En second lieu, nous préciserons l’importance de ces définitions et les interprétations qu’elles ont induit. Les quiproquos entre l’approche médicale liée au sanitaire et l’approche sociale seront catégorisés au travers de l’analyse des textes. Deux ouvrages seront utilisés, tous deux coordonnés par le Centre Technique National d’Etude et de Recherche sur les Handicap et Inadaptations à dix ans d’intervalle à propos du même sujet.
Dans la troisième partie, nous évoquerons l’émergence de l’activité et l’apport possible des nouvelles théories issues de la réflexion des Québécois au travers des travaux de l’anthropologue P. Fougeyrollas. Nous tenterons de percevoir quelle place tient l’activité dans ses concepts et la méthodologie particulière qui sous-tend son explication de l’avènement du handicap.
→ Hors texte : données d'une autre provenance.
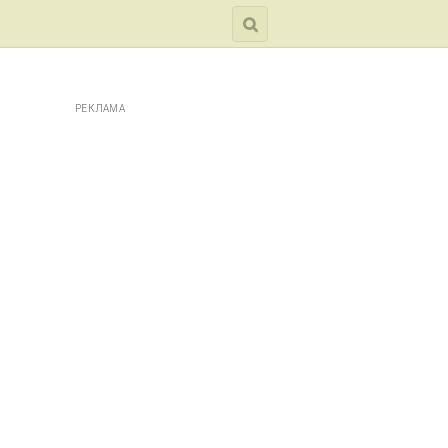
РЕКЛАМА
Le quatrième chapitre présentera les spécificité mises en avant par les ergothérapeutes au travers des définitions de la profession, d’une analyse historique. Elle précisera le sens particulier donné à l’activité qui nous conduira à évoquer les valeurs de l’ergothérapie, le processus méthodologique, le positionnement institutionnel et l’état de la recherche... Tend-elle vers une spécificité scientifique ?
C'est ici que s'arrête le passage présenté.